Георгия Ивановича застал в своей каюте на моей верхней койке и тоже при всём параде. В отличие от меня, он оказался более воспитанным человеком и, укладываясь в постель, всё-таки снял с себя галстук. Возможно, от непривычки тот сдавливал ему шею. Все остальные аксессуары одежды ему нисколько не мешали. Из-под одеяла с одной стороны торчала всклокоченная голова, а с другой — чёрные, до блеска начищенные ботинки. Чёрные рукава пиджака и чёрные ботинки явно контрастировали с белым пододеяльником. Скрещенные руки, как у покойника, лежали поверх одеяла.
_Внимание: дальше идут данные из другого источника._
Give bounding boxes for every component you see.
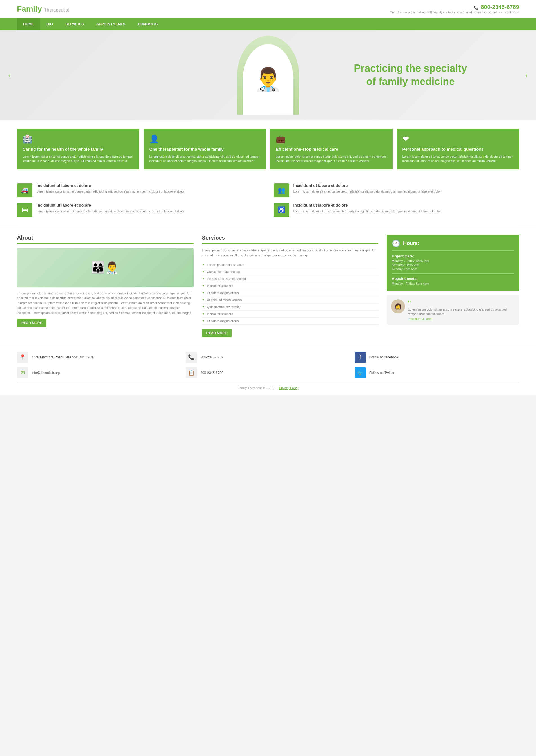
feature-text-4: Lorem ipsum dolor sit amet conse ctetur … [402,154,514,164]
service-content-1: Incididunt ut labore et dolore Lorem ips… [37,183,185,194]
footer-address-text: 4578 Marmora Road, Glasgow D04 89GR [32,355,94,359]
feature-text-1: Lorem ipsum dolor sit amet conse ctetur … [22,154,134,164]
urgent-saturday: Saturday: 8am-5pm [392,263,514,267]
logo-family: Family [17,5,42,13]
feature-title-2: One therapeutist for the whole family [149,146,260,152]
service-list-item-1: Lorem ipsum dolor sit amet [202,261,379,268]
service-list-item-7: Quia nostrud exercitation [202,303,379,311]
service-list-item-5: Et dolore magna aliqua [202,290,379,297]
feature-text-2: Lorem ipsum dolor sit amet conse ctetur … [149,154,260,164]
hours-card: 🕐 Hours: Urgent Care: Monday - Friday: 8… [387,235,519,291]
testimonial-link[interactable]: Incididunt ut labor [408,317,432,320]
header: Family Therapeutist 📞 800-2345-6789 One … [0,0,536,18]
about-read-more-button[interactable]: READ MORE [17,319,47,327]
next-arrow[interactable]: › [522,68,530,82]
feature-card-4: ❤ Personal approach to medical questions… [397,129,519,169]
footer-address-item: 📍 4578 Marmora Road, Glasgow D04 89GR [17,352,182,363]
feature-card-3: 💼 Efficient one-stop medical care Lorem … [270,129,393,169]
services-intro: Lorem ipsum dolor sit amet conse ctetur … [202,248,379,258]
person-icon: 👤 [149,134,260,143]
footer-facebook-item: f Follow on facebook [354,352,519,363]
feature-text-3: Lorem ipsum dolor sit amet conse ctetur … [276,154,387,164]
services-read-more-button[interactable]: READ MORE [202,329,231,337]
phone-line: 📞 800-2345-6789 [390,4,519,11]
footer-phone1-text: 800-2345-6789 [200,355,223,359]
logo-therapist: Therapeutist [44,8,69,13]
testimonial-avatar: 👩 [391,299,405,313]
nav: HOME BIO SERVICES APPOINTMENTS CONTACTS [0,18,536,30]
twitter-icon: 🐦 [354,367,366,378]
email-icon: ✉ [17,367,28,378]
phone2-icon: 📋 [185,367,197,378]
doctor-body: 👨‍⚕️ [243,44,293,114]
about-text: Lorem ipsum dolor sit amet conse ctetur … [17,291,193,316]
ambulance-icon: 🚑 [17,183,32,197]
about-column: About 👨‍👩‍👦👨‍⚕️ Lorem ipsum dolor sit am… [17,235,193,337]
phone-icon: 📞 [474,6,478,10]
testimonial-card: 👩 " Lorem ipsum dolor sit amet conse cte… [387,295,519,325]
group-icon: 👥 [274,183,289,197]
service-text-4: Lorem ipsum dolor sit amet conse ctetur … [293,209,442,214]
hero-text: Practicing the specialty of family medic… [308,62,514,88]
wheelchair-icon: ♿ [274,203,289,217]
testimonial-text: Lorem ipsum dolor sit amet conse ctetur … [408,307,515,316]
footer-phone1-item: 📞 800-2345-6789 [185,352,350,363]
service-content-4: Incididunt ut labore et dolore Lorem ips… [293,203,442,214]
testimonial-content: " Lorem ipsum dolor sit amet conse ctetu… [408,299,515,321]
service-list-item-4: Incididunt ut labore [202,282,379,290]
service-title-4: Incididunt ut labore et dolore [293,203,442,207]
quote-mark: " [408,299,411,307]
footer-twitter-item: 🐦 Follow on Twitter [354,367,519,378]
phone1-icon: 📞 [185,352,197,363]
urgent-sunday: Sunday: 1pm-5pm [392,267,514,270]
features-section: 🏥 Caring for the health of the whole fam… [0,120,536,178]
feature-title-3: Efficient one-stop medical care [276,146,387,152]
phone-number: 800-2345-6789 [481,4,519,10]
logo: Family Therapeutist [17,5,69,14]
bed-icon: 🛏 [17,203,32,217]
services-grid: 🚑 Incididunt ut labore et dolore Lorem i… [0,178,536,226]
service-text-1: Lorem ipsum dolor sit amet conse ctetur … [37,189,185,194]
service-title-3: Incididunt ut labore et dolore [37,203,185,207]
appointments-title: Appointments: [392,276,514,281]
hours-header: 🕐 Hours: [392,239,514,251]
nav-appointments[interactable]: APPOINTMENTS [90,18,132,30]
services-column: Services Lorem ipsum dolor sit amet cons… [202,235,379,337]
footer-twitter-text: Follow on Twitter [369,371,395,375]
nav-home[interactable]: HOME [17,18,40,30]
footer-phone2-item: 📋 800-2345-6790 [185,367,350,378]
nav-contacts[interactable]: CONTACTS [132,18,164,30]
hero-title: Practicing the specialty of family medic… [308,62,514,88]
prev-arrow[interactable]: ‹ [6,68,14,82]
service-list-item-3: Elit sed do eiusamod tempor [202,275,379,282]
service-list-item-6: Ut enim ad minim veniam [202,297,379,303]
privacy-link[interactable]: Privacy Policy [279,386,298,390]
urgent-mon-fri: Monday - Friday: 8am-7pm [392,259,514,263]
about-image: 👨‍👩‍👦👨‍⚕️ [17,248,193,288]
service-content-2: Incididunt ut labore et dolore Lorem ips… [293,183,442,194]
nav-services[interactable]: SERVICES [59,18,90,30]
heart-icon: ❤ [402,134,514,143]
about-title: About [17,235,193,244]
hero-section: ‹ 👨‍⚕️ Practicing the specialty of famil… [0,30,536,120]
feature-card-2: 👤 One therapeutist for the whole family … [144,129,266,169]
medical-bag-icon: 💼 [276,134,387,143]
clock-icon: 🕐 [392,239,400,247]
service-content-3: Incididunt ut labore et dolore Lorem ips… [37,203,185,214]
feature-title-1: Caring for the health of the whole famil… [22,146,134,152]
feature-card-1: 🏥 Caring for the health of the whole fam… [17,129,139,169]
service-text-2: Lorem ipsum dolor sit amet conse ctetur … [293,189,442,194]
service-title-2: Incididunt ut labore et dolore [293,183,442,188]
nav-bio[interactable]: BIO [40,18,59,30]
services-title: Services [202,235,379,244]
service-item-3: 🛏 Incididunt ut labore et dolore Lorem i… [17,203,262,217]
service-title-1: Incididunt ut labore et dolore [37,183,185,188]
location-icon: 📍 [17,352,28,363]
footer-email-text: info@demolink.org [32,371,60,375]
facebook-icon: f [354,352,366,363]
footer-facebook-text: Follow on facebook [369,355,398,359]
hospital-icon: 🏥 [22,134,134,143]
copyright-text: Family Therapeutist © 2015. [238,386,277,390]
hours-column: 🕐 Hours: Urgent Care: Monday - Friday: 8… [387,235,519,337]
services-list: Lorem ipsum dolor sit amet Conse ctetur … [202,261,379,325]
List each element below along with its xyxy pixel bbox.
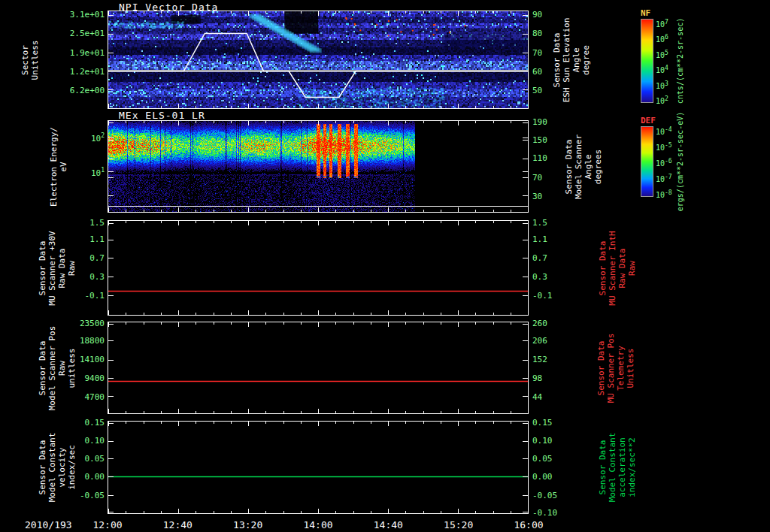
panel-1-y2tick-label: 90	[532, 10, 542, 20]
panel-4-y2axis-title-line-3: Unitless	[626, 333, 635, 403]
panel-3-y2tick-label: -0.1	[532, 291, 553, 301]
nf-colorbar-tick-label: 104	[656, 65, 668, 74]
panel-3-yaxis-title-line-1: MU Scanner +30V	[47, 231, 57, 305]
nf-colorbar-gradient	[641, 19, 653, 103]
panel-1-y2axis-title: Sensor DataESH Sun ElevationAngledegree	[552, 17, 591, 102]
panel-5-y2tick-label: 0.15	[532, 418, 553, 428]
def-colorbar-tick-label: 10-4	[656, 126, 672, 136]
panel-1-y2tick-label: 50	[532, 86, 542, 95]
panel-4-y2axis-title-line-2: Telemetry	[616, 333, 626, 403]
panel-4-yaxis-title-line-3: unitless	[67, 325, 77, 410]
panel-4-y2tick-label: 260	[532, 319, 547, 328]
panel-2-yaxis-title-line-1: eV	[59, 127, 68, 207]
panel-3-y2tick-label: 0.7	[532, 253, 547, 263]
def-colorbar-title: DEF	[641, 116, 656, 125]
panel-5-ytick-label: 0.05	[85, 454, 105, 464]
panel-1-y2axis-title-line-1: ESH Sun Elevation	[562, 17, 571, 102]
panel-1-yaxis-title-line-1: Unitless	[30, 40, 40, 80]
panel-5-y2tick-label: 0.00	[532, 472, 553, 482]
panel-4-ytick-label: 14100	[80, 355, 105, 364]
panel-1-y2tick-label: 70	[532, 48, 542, 58]
panel-5	[108, 421, 529, 514]
panel-5-y2tick-label: 0.05	[532, 454, 553, 464]
panel-2-plot-canvas	[108, 121, 528, 212]
panel-1-ytick-label: 1.9e+01	[70, 48, 105, 58]
def-colorbar-units: ergs/(cm**2-sr-sec-eV)	[675, 112, 685, 211]
panel-5-y2axis-title-line-0: Sensor Data	[598, 433, 608, 503]
panel-2-y2tick-label: 110	[532, 153, 547, 163]
panel-5-ytick-label: 0.00	[85, 472, 105, 482]
panel-1-y2tick-label: 80	[532, 29, 542, 38]
panel-5-yaxis-title-line-3: index/sec	[67, 433, 77, 503]
panel-3-y2axis-title-line-2: Raw Data	[617, 231, 627, 305]
panel-3-ytick-label: 1.5	[89, 218, 105, 228]
panel-1-ytick-label: 3.1e+01	[70, 10, 105, 20]
panel-4-ytick-label: 4700	[85, 392, 105, 402]
panel-2-y2tick-label: 190	[532, 117, 547, 127]
panel-5-plot-canvas	[108, 422, 528, 513]
panel-2-y2axis-title: Sensor DataModel ScannerAngledegrees	[564, 134, 603, 198]
panel-5-y2axis-title-line-2: acceleration	[617, 433, 627, 503]
panel-2-y2axis-title-line-1: Model Scanner	[574, 134, 584, 198]
panel-5-yaxis-title-line-1: Model Constant	[47, 433, 57, 503]
panel-1-ytick-label: 1.2e+01	[70, 67, 105, 77]
date-label: 2010/193	[25, 519, 72, 530]
panel-1-yaxis-title-line-0: Sector	[20, 40, 30, 80]
panel-4-yaxis-title: Sensor DataModel Scanner PosRawunitless	[38, 325, 77, 410]
panel-4-y2tick-label: 206	[532, 336, 547, 346]
panel-5-ytick-label: 0.10	[85, 436, 105, 446]
panel-3-yaxis-title-line-0: Sensor Data	[38, 231, 47, 305]
panel-4-yaxis-title-line-0: Sensor Data	[38, 325, 47, 410]
panel-5-y2tick-label: -0.10	[532, 508, 557, 518]
panel-3-y2axis-title-line-0: Sensor Data	[598, 231, 608, 305]
def-colorbar-tick-label: 10-5	[656, 142, 672, 152]
panel-2-yaxis-title: Electron Energy/eV	[49, 127, 68, 207]
panel-2-y2tick-label: 70	[532, 173, 542, 183]
def-colorbar-tick-label: 10-8	[656, 189, 672, 199]
panel-2-y2axis-title-line-2: Angle	[584, 134, 593, 198]
nf-colorbar-units-line-0: cnts/(cm**2-sr-sec)	[675, 18, 685, 104]
panel-3-ytick-label: 0.7	[89, 253, 105, 263]
panel2-title: MEx ELS-01 LR	[119, 110, 205, 121]
xaxis-tick-label: 12:00	[92, 519, 122, 530]
xaxis-tick-label: 12:40	[163, 519, 192, 530]
xaxis-tick-label: 16:00	[514, 519, 543, 530]
panel-2-y2axis-title-line-0: Sensor Data	[564, 134, 574, 198]
def-colorbar-tick-label: 10-7	[656, 174, 672, 183]
def-colorbar-gradient	[641, 126, 653, 197]
panel-2-y2tick-label: 150	[532, 135, 547, 145]
nf-colorbar-tick-label: 107	[656, 19, 668, 29]
nf-colorbar-tick-label: 103	[656, 80, 668, 90]
panel-4-ytick-label: 23500	[80, 319, 105, 328]
panel-1-y2tick-label: 60	[532, 67, 542, 77]
panel-1-y2axis-title-line-0: Sensor Data	[552, 17, 562, 102]
panel-1-ytick-label: 6.2e+00	[70, 86, 105, 95]
panel-1	[108, 11, 529, 109]
panel-3-y2axis-title-line-1: MU Scanner IntH	[608, 231, 617, 305]
panel-3-y2tick-label: 1.1	[532, 234, 547, 244]
panel-4-yaxis-title-line-1: Model Scanner Pos	[47, 325, 57, 410]
panel-3	[108, 220, 529, 316]
panel-1-y2axis-title-line-3: degree	[581, 17, 591, 102]
panel-2-ytick-label: 101	[91, 167, 105, 178]
panel-5-y2axis-title-line-3: index/sec**2	[627, 433, 637, 503]
panel-2	[108, 120, 529, 213]
panel-3-y2axis-title-line-3: Raw	[627, 231, 637, 305]
panel-2-y2axis-title-line-3: degrees	[593, 134, 603, 198]
panel-1-y2axis-title-line-2: Angle	[571, 17, 581, 102]
panel-4-y2tick-label: 98	[532, 373, 542, 383]
panel-4-y2axis-title-line-1: MU Scanner Pos	[606, 333, 616, 403]
panel-2-y2tick-label: 30	[532, 192, 542, 201]
nf-colorbar-units: cnts/(cm**2-sr-sec)	[675, 18, 685, 104]
panel-3-y2tick-label: 0.3	[532, 272, 547, 282]
panel-4-plot-canvas	[108, 322, 528, 413]
panel-5-ytick-label: -0.05	[80, 491, 105, 500]
panel-5-y2tick-label: -0.05	[532, 491, 557, 500]
nf-colorbar-tick-label: 102	[656, 95, 668, 105]
panel-1-yaxis-title: SectorUnitless	[20, 40, 40, 80]
panel-5-y2axis-title: Sensor DataModel Constantaccelerationind…	[598, 433, 637, 503]
panel-3-plot-canvas	[108, 221, 528, 315]
panel-3-ytick-label: -0.1	[85, 291, 105, 301]
panel-4-y2axis-title: Sensor DataMU Scanner PosTelemetryUnitle…	[596, 333, 635, 403]
panel-3-y2tick-label: 1.5	[532, 218, 547, 228]
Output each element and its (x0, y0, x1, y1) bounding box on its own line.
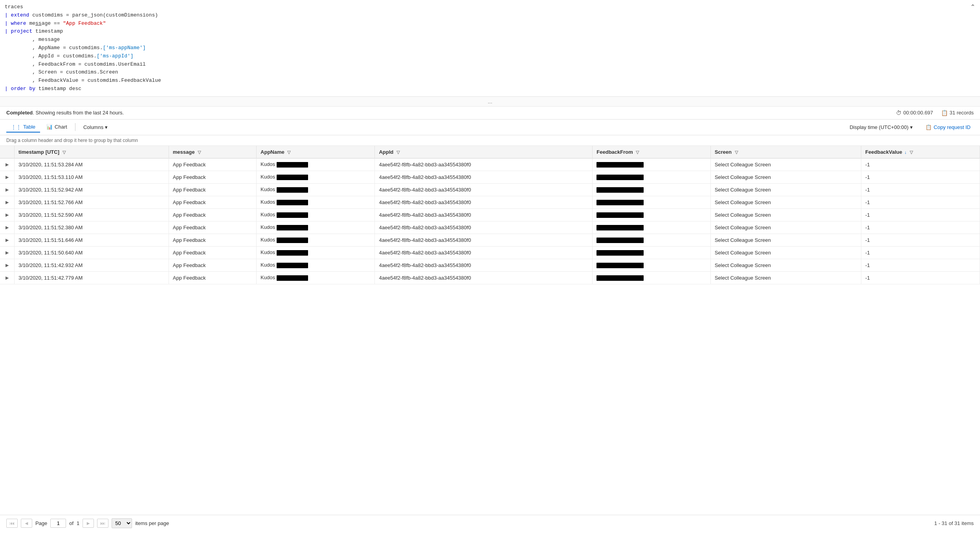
appname-filter-icon[interactable]: ▽ (287, 150, 290, 155)
expand-row-button[interactable]: ▶ (4, 161, 10, 168)
expand-row-button[interactable]: ▶ (4, 275, 10, 281)
table-row: ▶ 3/10/2020, 11:51:52.590 AM App Feedbac… (0, 208, 980, 221)
appname-cell: Kudos (257, 259, 375, 271)
expand-row-button[interactable]: ▶ (4, 249, 10, 256)
timestamp-filter-icon[interactable]: ▽ (62, 150, 66, 155)
expand-row-button[interactable]: ▶ (4, 237, 10, 243)
expand-cell[interactable]: ▶ (0, 246, 15, 259)
of-label: of (69, 520, 73, 526)
screen-cell: Select Colleague Screen (710, 196, 861, 208)
col-feedbackfrom[interactable]: FeedbackFrom ▽ (593, 146, 710, 158)
expand-row-button[interactable]: ▶ (4, 199, 10, 206)
results-header: Completed. Showing results from the last… (0, 107, 980, 120)
pagination-right: 1 - 31 of 31 items (934, 520, 974, 526)
toolbar-right: Display time (UTC+00:00) ▾ 📋 Copy reques… (846, 123, 974, 132)
timestamp-cell: 3/10/2020, 11:51:42.932 AM (15, 259, 169, 271)
display-time-button[interactable]: Display time (UTC+00:00) ▾ (846, 123, 916, 132)
query-line-9: , Screen = customdims.Screen (5, 68, 975, 77)
feedbackfrom-filter-icon[interactable]: ▽ (636, 150, 639, 155)
feedbackfrom-cell (593, 246, 710, 259)
col-timestamp[interactable]: timestamp [UTC] ▽ (15, 146, 169, 158)
message-cell: App Feedback (169, 234, 256, 246)
prev-page-button[interactable]: ◄ (21, 519, 32, 528)
col-feedbackvalue[interactable]: FeedbackValue ↓ ▽ (861, 146, 980, 158)
expand-cell[interactable]: ▶ (0, 171, 15, 183)
expand-cell[interactable]: ▶ (0, 196, 15, 208)
toolbar-row: ⋮⋮ Table 📊 Chart Columns ▾ Display time … (0, 120, 980, 135)
col-feedbackvalue-label: FeedbackValue (865, 149, 902, 155)
appname-cell: Kudos (257, 208, 375, 221)
expand-row-button[interactable]: ▶ (4, 262, 10, 269)
table-row: ▶ 3/10/2020, 11:51:52.380 AM App Feedbac… (0, 221, 980, 234)
expand-cell[interactable]: ▶ (0, 271, 15, 284)
query-line-4: | project timestamp (5, 28, 975, 36)
tab-table[interactable]: ⋮⋮ Table (6, 122, 40, 133)
feedbackfrom-redacted (596, 200, 644, 205)
expand-row-button[interactable]: ▶ (4, 174, 10, 181)
appid-cell: 4aee54f2-f8fb-4a82-bbd3-aa34554380f0 (375, 271, 593, 284)
expand-cell[interactable]: ▶ (0, 158, 15, 171)
query-line-7: , AppId = customdims.['ms-appId'] (5, 52, 975, 61)
query-editor[interactable]: traces | extend customdims = parse_json(… (0, 0, 980, 97)
expand-cell[interactable]: ▶ (0, 208, 15, 221)
timestamp-cell: 3/10/2020, 11:51:53.110 AM (15, 171, 169, 183)
feedbackfrom-redacted (596, 238, 644, 243)
results-table: timestamp [UTC] ▽ message ▽ AppName ▽ Ap… (0, 146, 980, 284)
expand-cell[interactable]: ▶ (0, 221, 15, 234)
screen-filter-icon[interactable]: ▽ (735, 150, 738, 155)
timestamp-cell: 3/10/2020, 11:51:52.766 AM (15, 196, 169, 208)
message-filter-icon[interactable]: ▽ (198, 150, 201, 155)
appname-redacted (277, 238, 308, 243)
message-cell: App Feedback (169, 158, 256, 171)
timestamp-cell: 3/10/2020, 11:51:52.590 AM (15, 208, 169, 221)
drag-hint-text: Drag a column header and drop it here to… (6, 138, 138, 143)
collapse-button[interactable]: ⌃ (970, 3, 975, 11)
timestamp-cell: 3/10/2020, 11:51:52.380 AM (15, 221, 169, 234)
copy-request-button[interactable]: 📋 Copy request ID (922, 123, 974, 132)
col-screen[interactable]: Screen ▽ (710, 146, 861, 158)
appname-cell: Kudos (257, 221, 375, 234)
columns-button[interactable]: Columns ▾ (79, 122, 112, 132)
page-input[interactable] (50, 519, 66, 528)
expand-row-button[interactable]: ▶ (4, 212, 10, 218)
expand-cell[interactable]: ▶ (0, 234, 15, 246)
tabs-left: ⋮⋮ Table 📊 Chart Columns ▾ (6, 122, 112, 133)
appname-redacted (277, 175, 308, 180)
next-page-button[interactable]: ► (83, 519, 94, 528)
results-table-wrap[interactable]: timestamp [UTC] ▽ message ▽ AppName ▽ Ap… (0, 146, 980, 515)
feedbackfrom-redacted (596, 263, 644, 268)
col-message[interactable]: message ▽ (169, 146, 256, 158)
expand-row-button[interactable]: ▶ (4, 224, 10, 231)
message-cell: App Feedback (169, 183, 256, 196)
columns-label: Columns (83, 124, 103, 130)
last-page-button[interactable]: ⏭ (97, 519, 108, 528)
first-page-button[interactable]: ⏮ (6, 519, 18, 528)
expand-cell[interactable]: ▶ (0, 183, 15, 196)
col-appid-label: AppId (379, 149, 393, 155)
feedbackfrom-redacted (596, 187, 644, 193)
appid-filter-icon[interactable]: ▽ (396, 150, 400, 155)
expand-row-button[interactable]: ▶ (4, 186, 10, 193)
table-row: ▶ 3/10/2020, 11:51:51.646 AM App Feedbac… (0, 234, 980, 246)
display-time-label: Display time (UTC+00:00) (850, 124, 908, 130)
col-appid[interactable]: AppId ▽ (375, 146, 593, 158)
expand-cell[interactable]: ▶ (0, 259, 15, 271)
table-row: ▶ 3/10/2020, 11:51:52.766 AM App Feedbac… (0, 196, 980, 208)
feedbackfrom-cell (593, 158, 710, 171)
feedbackvalue-filter-icon[interactable]: ▽ (910, 150, 913, 155)
appname-cell: Kudos (257, 171, 375, 183)
col-timestamp-label: timestamp [UTC] (18, 149, 59, 155)
feedbackvalue-sort-icon[interactable]: ↓ (905, 150, 907, 155)
table-row: ▶ 3/10/2020, 11:51:42.779 AM App Feedbac… (0, 271, 980, 284)
query-line-11: | order by timestamp desc (5, 85, 975, 93)
col-appname[interactable]: AppName ▽ (257, 146, 375, 158)
feedbackfrom-redacted (596, 162, 644, 168)
records-count: 31 records (950, 110, 974, 116)
query-line-3: | where message == "App Feedback" (5, 20, 975, 28)
col-screen-label: Screen (715, 149, 732, 155)
per-page-select[interactable]: 10 25 50 100 200 (112, 518, 132, 528)
appid-cell: 4aee54f2-f8fb-4a82-bbd3-aa34554380f0 (375, 221, 593, 234)
appname-cell: Kudos (257, 183, 375, 196)
feedbackfrom-cell (593, 271, 710, 284)
tab-chart[interactable]: 📊 Chart (42, 122, 72, 133)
— Живой? — спросил я у своего соседа Бориса Симховича, лежащего на нижней койке и внимательно читающего «Листья травы».
— Если посмотреть на вашего коллегу, — отреагировал сосед, оторвавшись от книги, — так только в гроб кладут. Но, судя по периодическому всхрапыванию, живой.
Пора было Георгия Ивановича будить.
Когда он наконец приподнял свою всклокоченную голову и тупо уставился мимо меня в невидимую отсюда туманную даль, я громко и торжественно произнёс:
— Здравствуй, Жора, Новый год!
Сезон долгих полярных ветров
Начальник станции «Новолазаревская» Лев Иваныч требовал везде, а особливо в доме, где он жил, идеального порядка. Дом стоял на окраине. В нём, выкрашенном ещё 15 лет назад белой масляной краской, обитали, помимо Льва Иваныча, метеоролог Сан Саныч и начальник радиостанции, или попросту Витя-радист.